Klimaproteste im Ruhrgebiet eskalieren: Aktivisten blockieren Industrieanlagen gegen fossile Energien
Fatima TrubinKlimaproteste im Ruhrgebiet eskalieren: Aktivisten blockieren Industrieanlagen gegen fossile Energien
Klimaproteste breiten sich im Ruhrgebiet aus – Aktivisten kämpfen gegen Ausbau fossiler Energien
Seit den frühen Morgenstunden des Freitags hat das antikapitalistische Bündnis Ende Gelände im Ruhrgebiet mit mehreren Demonstrationen gegen den Ausbau fossiler Brennstoffe protestiert. Die Aktivisten richteten sich gezielt gegen zentrale Industrieanlagen, während die Polizei mit Einschränkungen reagierte – darunter ein gerichtlich bestätigtes Verbot einer großen für Samstag geplanten Kundgebung.
Die Proteste begannen vor Tagesanbruch, als Demonstranten die Werksgleise von Europipe in Mülheim an der Ruhr besetzten. Der Standort, Europas größter Hersteller von Pipeline-Rohren, wurde zum Symbol des Widerstands gegen die fossile Gasinfrastruktur. Gleichzeitig blockierte eine weitere Gruppe das Kraftwerk Scholven in Gelsenkirchen, wo Betreiber den Bau einer neuen Gaseinheit planen.

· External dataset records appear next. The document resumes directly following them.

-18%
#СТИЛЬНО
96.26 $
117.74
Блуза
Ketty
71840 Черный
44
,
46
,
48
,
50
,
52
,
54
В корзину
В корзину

Um ihre Forderung nach erneuerbaren Energien zu unterstreichen, montierten die Aktivisten Solarpaneele auf dem Geländes des Kraftwerks.
In Hamm zogen Demonstranten mit einem Transparent in Richtung Hauptbahnhof, auf dem „Energiekonzerne enteignen“ stand. Die Polizei umstellte später eine separate Gruppe unter einer Brücke und warf ihr vor, gegen das Vermummungsverbot verstoßen zu haben. Eine weitere Störung gab es beim Stahlwerk Friedrich Wilhelms Hütte des Rüstungskonzerns KNDS, wo Aktivisten gezielt den Schichtwechsel behinderten. Die Bundesregierung verhandelt derzeit über eine Beteiligung an dem Unternehmen.

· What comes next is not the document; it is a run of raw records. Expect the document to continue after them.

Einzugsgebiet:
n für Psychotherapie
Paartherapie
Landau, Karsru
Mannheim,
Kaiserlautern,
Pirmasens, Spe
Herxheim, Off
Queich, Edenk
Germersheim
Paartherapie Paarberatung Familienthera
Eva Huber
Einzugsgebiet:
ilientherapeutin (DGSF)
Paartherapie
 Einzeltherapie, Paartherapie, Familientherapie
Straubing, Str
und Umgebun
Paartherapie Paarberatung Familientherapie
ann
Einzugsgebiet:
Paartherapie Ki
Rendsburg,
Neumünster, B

Bis Freitagabend hatten rund 1.500 Menschen an vier koordinierten Aktionen in der Region teilgenommen. Die Organisatoren erwarten nun tausende weitere Teilnehmer bei einer großen Demonstration am Samstag, die von Umweltgruppen und der Klimaaktivistin Greta Thunberg unterstützt wird. Allerdings hat das Verwaltungsgericht Gelsenkirchen ein von der Polizei verhängtes Verbot der geplanten Kundgebung am Kraftwerk Gersteinwerk bestätigt – mit der Begründung, es bestehe die Gefahr zivilen Ungehorsams.

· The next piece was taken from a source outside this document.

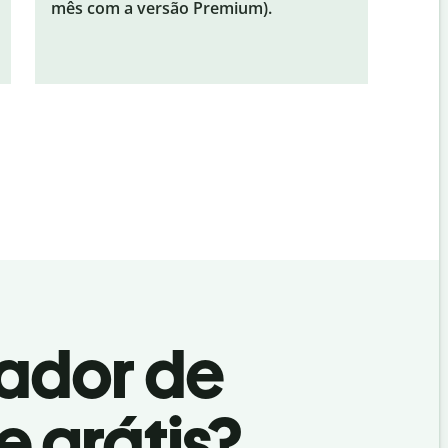
mês com a versão Premium).
rador de
e grátis?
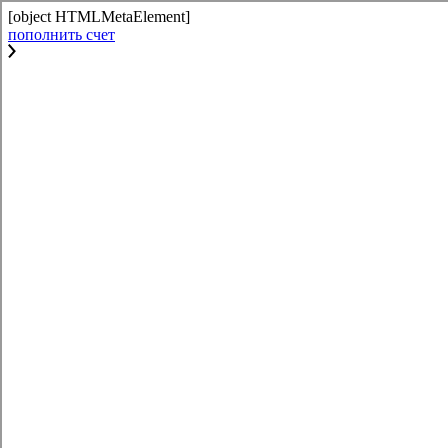
[object HTMLMetaElement]
пополнить счет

Die Proteste führten bereits zu Festnahmen, Polizeikesseln und rechtlichen Beschränkungen. Da die Demonstration am Samstag nun untersagt ist, sehen sich die Organisatoren in ihrem Kampf gegen den Ausbau fossiler Energien mit weiteren Hindernissen konfrontiert. Die Aktionen spiegeln die anhaltenden Spannungen zwischen Klimaaktivisten und Behörden über die Energiepolitik im Ruhrgebiet wider.